Siamo rappresentate come oggetti muti e passivi, complici della violenza subita. Veniamo colpevolizzate e isolate, ma la pratica femminista rovescia questo tentativo di ri-vittimizzazione restituendo valore e spazio simbolico alla presa di parola delle donne che diventa parola politica che chiede e mette in atto il cambiamento.
Abbiamo deciso di unire le nostre voci a quelle delle nostre sorelle sopravvissute di SPACE international con cui abbiamo avviato un dialogo intenso che ha portato alla nostra traduzione del libro di Rachel “Stupro a pagamento”, libro forte e coraggioso destinato a lasciare il segno.
Anche noi come Rachel abbiamo deciso di mandare in frantumi la scatola di vetro e dare voce al nostro grido. Perchè siamo certe che altre donne, altre sorelle ci ascolteranno.
Di seguito la testimonianza di una nostra compagna:
Perché la prostituzione ti riguarda? Perché senti questo tema così vicino a te e al tuo vissuto? C’è stato un evento, una persona, un’esperienza che ti ha influenzata/o nella scelta di occuparti di questo tema?
Sono una sopravvissuta.
Avrei potuto morire. Fisicamente ho tentato e desiderato più volte il suicidio; emotivamente sono morta tante, troppe volte. Attacchi di panico, insonnia, difficoltà di concentrazione, problemi nelle relazioni. Difficoltà di accettarmi. Di accettare il mio corpo. Depressione e costante voglia di morire.

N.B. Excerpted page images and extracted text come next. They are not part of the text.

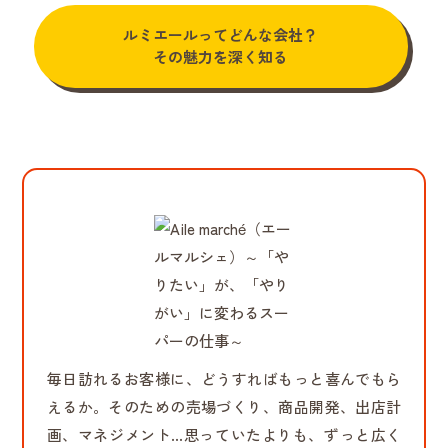
ルミエールってどんな会社？
その魅力を深く知る
毎日訪れるお客様に、どうすればもっと喜んでもら
えるか。そのための売場づくり、商品開発、出店計
画、マネジメント…思っていたよりも、ずっと広く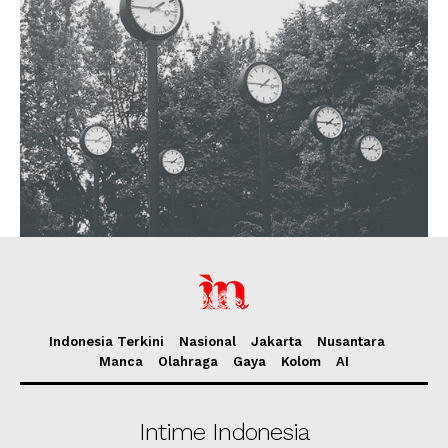
Indonesia Terkini
Nasional
Jakarta
Nusantara
Manca
Olahraga
Gaya
Kolom
AI
Intime Indonesia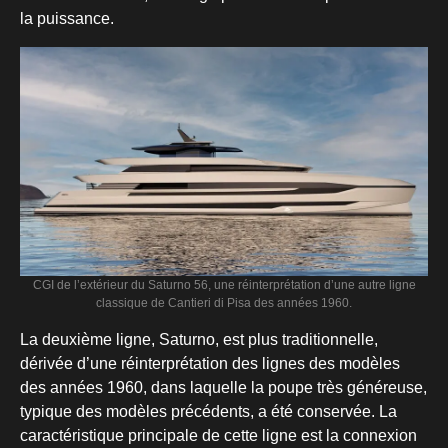
la puissance.
CGI de l’extérieur du Saturno 56, une réinterprétation d’une autre ligne
classique de Cantieri di Pisa des années 1960.
La deuxième ligne, Saturno, est plus traditionnelle,
dérivée d’une réinterprétation des lignes des modèles
des années 1960, dans laquelle la poupe très généreuse,
typique des modèles précédents, a été conservée. La
caractéristique principale de cette ligne est la connexion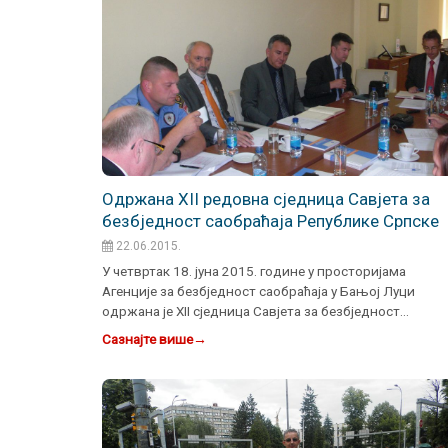
Одржана XII редовна сједница Сaвјета за
безбједност саобраћаја Републике Српске
22.06.2015.
У четвртак 18. јуна 2015. године у просторијама
Агенције за безбједност саобраћаја у Бањој Луци
одржана је ХII сједница Савјета за безбједност
саобраћаја Републ…
Сазнајте више
→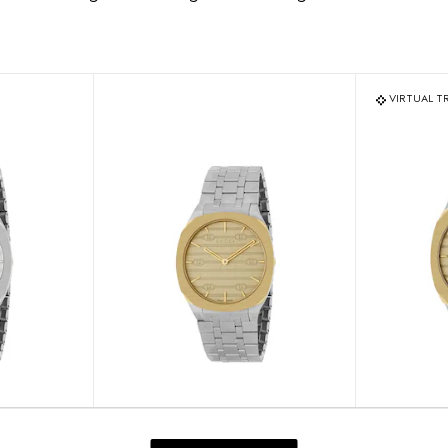
VIRTUAL T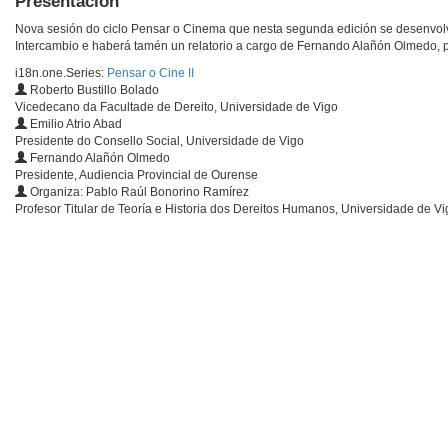
Presentación
Nova sesión do ciclo Pensar o Cinema que nesta segunda edición se desenvolv
Intercambio e haberá tamén un relatorio a cargo de Fernando Alañón Olmedo, p
i18n.one.Series:
Pensar o Cine II
Roberto Bustillo Bolado
Vicedecano da Facultade de Dereito, Universidade de Vigo
Emilio Atrio Abad
Presidente do Consello Social, Universidade de Vigo
Fernando Alañón Olmedo
Presidente, Audiencia Provincial de Ourense
Organiza: Pablo Raúl Bonorino Ramírez
Profesor Titular de Teoría e Historia dos Dereitos Humanos, Universidade de Vi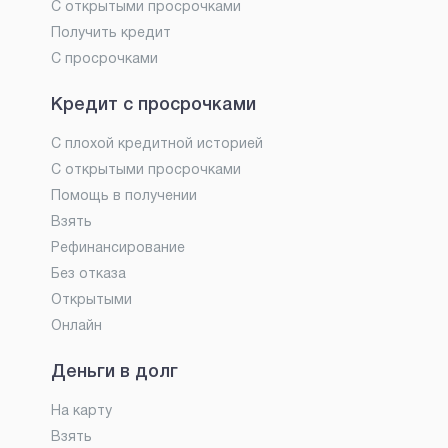
С открытыми просрочками
Получить кредит
С просрочками
Кредит с просрочками
С плохой кредитной историей
С открытыми просрочками
Помощь в получении
Взять
Рефинансирование
Без отказа
Открытыми
Онлайн
Деньги в долг
На карту
Взять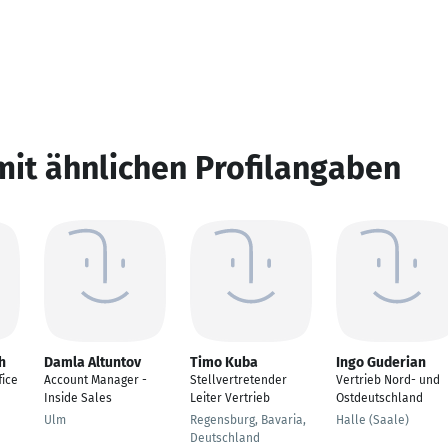
mit ähnlichen Profilangaben
h
Damla Altuntov
Timo Kuba
Ingo Guderian
fice
Account Manager -
Stellvertretender
Vertrieb Nord- und
Inside Sales
Leiter Vertrieb
Ostdeutschland
Ulm
Regensburg, Bavaria,
Halle (Saale)
Deutschland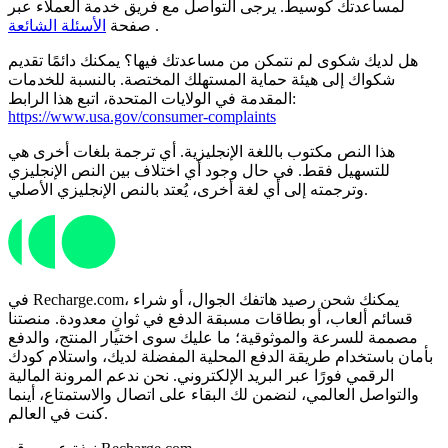
لمساعدتك كوسيط. يرجى التواصل مع فريق خدمة العملاء عبر
.
صفحة
الأسئلة الشائعة
هل لديك شكوى لم نتمكن من مساعدتك فيها؟ يمكنك دائمًا تقديم
شكواك إلى هيئة حماية المستهلك المختصة. بالنسبة للخدمات
المقدمة في الولايات المتحدة، اتبع هذا الرابط:
https://www.usa.gov/consumer-complaints
هذا النص مكتوب باللغة الإنجليزية. أي ترجمة بلغات أخرى هي
للتسهيل فقط. في حال وجود أي اختلاف بين النص الإنجليزي
وترجمته إلى أي لغة أخرى، يُعتد بالنص الإنجليزي الأصلي.
في Recharge.com، يمكنك شحن رصيد هاتفك الجوال، أو شراء
قسائم ألعاب، أو بطاقات مسبقة الدفع في ثوانٍ معدودة. منصتنا
مصممة للسرعة والموثوقية؛ ما عليك سوى اختيار المنتج، والدفع
بأمان باستخدام طريقة الدفع المحلية المفضلة لديك، واستلام كودك
الرقمي فورًا عبر البريد الإلكتروني. نحن ندعم المرونة المالية
والتواصل العالمي، لنضمن لك البقاء على اتصال والاستمتاع، أينما
كنت في العالم.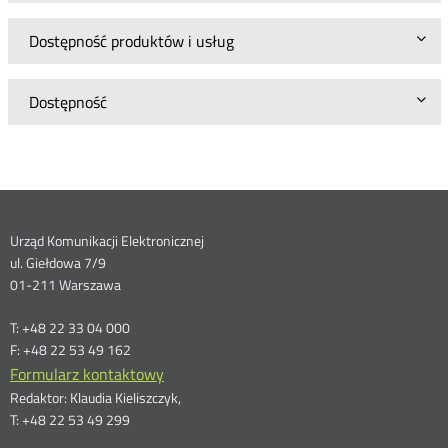
Dostępność produktów i usług
Dostępność
Dane
Urząd Komunikacji Elektronicznej
ul. Giełdowa 7/9
kontaktowe
01-211 Warszawa
T: +48 22 33 04 000
F: +48 22 53 49 162
Formularz kontaktowy
Redaktor: Klaudia Kieliszczyk,
T: +48 22 53 49 299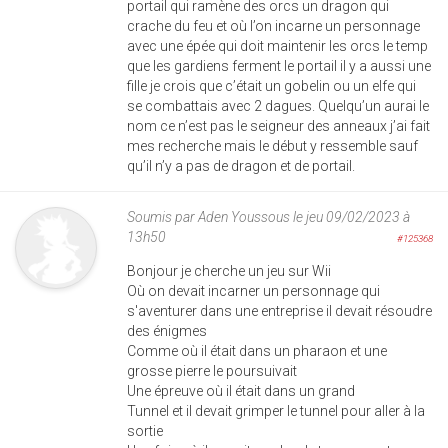
portail qui ramène des orcs un dragon qui
crache du feu et où l’on incarne un personnage
avec une épée qui doit maintenir les orcs le temp
que les gardiens ferment le portail il y a aussi une
fille je crois que c’était un gobelin ou un elfe qui
se combattais avec 2 dagues. Quelqu’un aurai le
nom ce n’est pas le seigneur des anneaux j’ai fait
mes recherche mais le début y ressemble sauf
qu’il n’y a pas de dragon et de portail.
Soumis par
Aden Youssous
le jeu 09/02/2023 à
13h50
#125368
Bonjour je cherche un jeu sur Wii
Où on devait incarner un personnage qui
s'aventurer dans une entreprise il devait résoudre
des énigmes
Comme où il était dans un pharaon et une
grosse pierre le poursuivait
Une épreuve où il était dans un grand
Tunnel et il devait grimper le tunnel pour aller à la
sortie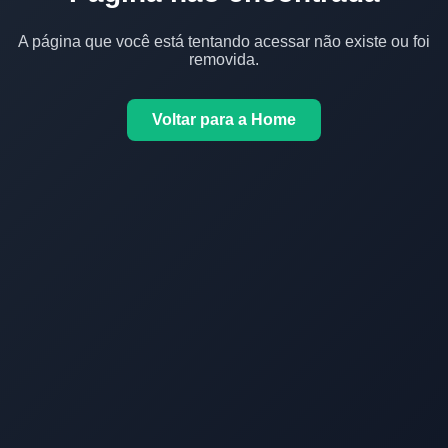
A página que você está tentando acessar não existe ou foi
removida.
Voltar para a Home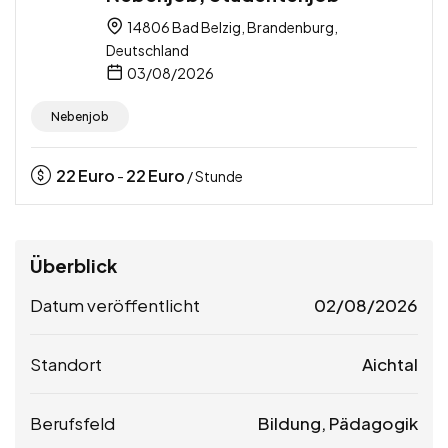
14806 Bad Belzig, Brandenburg,
Deutschland
03/08/2026
Nebenjob
22
Euro
22
Euro
-
/ Stunde
Überblick
Datum veröffentlicht
02/08/2026
Standort
Aichtal
Berufsfeld
Bildung, Pädagogik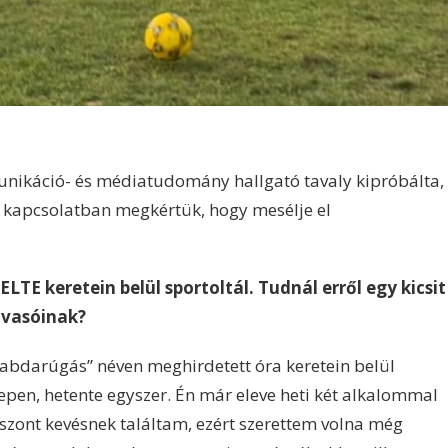
ikáció- és médiatudomány hallgató tavaly kipróbálta,
l kapcsolatban megkértük, hogy mesélje el
TE keretein belül sportoltál. Tudnál erről egy kicsit
lvasóinak?
labdarúgás” néven meghirdetett óra keretein belül
epen, hetente egyszer. Én már eleve heti két alkalommal
iszont kevésnek találtam, ezért szerettem volna még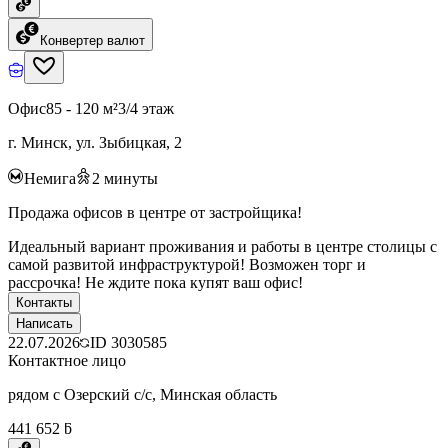
Конвертер валют
Офис
85 - 120 м²
3/4 этаж
г. Минск, ул. Зыбицкая, 2
Немига
2
минуты
Продажа офисов в центре от застройщика!
Идеальный вариант проживания и работы в центре столицы с
самой развитой инфраструктурой! Возможен торг и
рассрочка! Не ждите пока купят ваш офис!
Контакты
Написать
22.07.2026
ID
3030585
Контактное лицо
рядом с Озерский с/с, Минская область
441 652 ƃ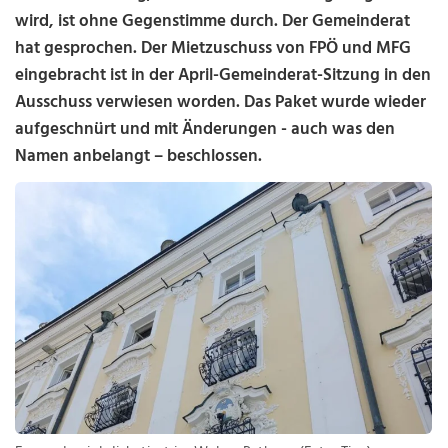
wird, ist ohne Gegenstimme durch. Der Gemeinderat
hat gesprochen. Der Mietzuschuss von FPÖ und MFG
eingebracht ist in der April-Gemeinderat-Sitzung in den
Ausschuss verwiesen worden. Das Paket wurde wieder
aufgeschnürt und mit Änderungen - auch was den
Namen anbelangt – beschlossen.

Esistevo senza vivere. Mi sono lasciata andare a droghe e alcool. Volevo annientarmi, disintegrarmi. Non pensare più, non ricordare più. Era una lotta costante contro me stessa. Il senso di colpa mi perseguitava.
Mio padre, un pedofilo. Ci ho messo anni solo per riuscire a formularlo come pensiero. Anni di abusi prima della ribellione. Anni di tribunali e interminabili udienze dopo, per far cessare il pericolo.
Ho scelto infine di alzare la testa, di provare a combattere quelle forze oscure che si erano insediate dentro di me. Per farlo ho dovuto guardarle attentamente, studiarle, sezionarle. È stato molto doloroso. Non posso descriverlo. La sensazione di uno squarcio allo stomaco, di organi tirati via a forza. Mi mancava l’aria e annaspavo toccando il fondo con le mani, provando a spingermi in superficie.
Il coraggio ho dovuto trovarlo, ho svuotato il serbatoio delle possibilità ed ho combattuto. Combatto tuttora le logiche che hanno favorito il mio annientamento, che hanno permesso al mio carnefice di poter solo pensare di avere potere su di me e di usarlo per farmi male, per umiliarmi e invadermi.
“La vittima, che è in grado di esprimere chiaramente la situazione della vittima ha cessato di essere una vittima: è diventata una minaccia.”
Questo bisogna fare. Ribaltare il ruolo passivo in attivo. Trovare la forza di riappropriarsi del proprio esistere e combattere contro ogni minaccia alla nostra libertà e autodeterminazione. Indagare, porsi domande, mettersi continuamente in discussione e non accettare le cose solo perché “è sempre stato così“.
Vorrei l’abolizione del sistema prostituente, vorrei che le donne costrette, direttamente o indirettamente, a prostituirsi possano avere una possibilità altra, perché sono consapevole che avrei potuto essere al loro posto se solo avessi lasciato vincere il dolore, il senso di essere nulla, di non valere niente. Se avessi fatto scelte diverse, se avessi continuato a bere e fumare, a provare droghe…non so che sarebbe successo…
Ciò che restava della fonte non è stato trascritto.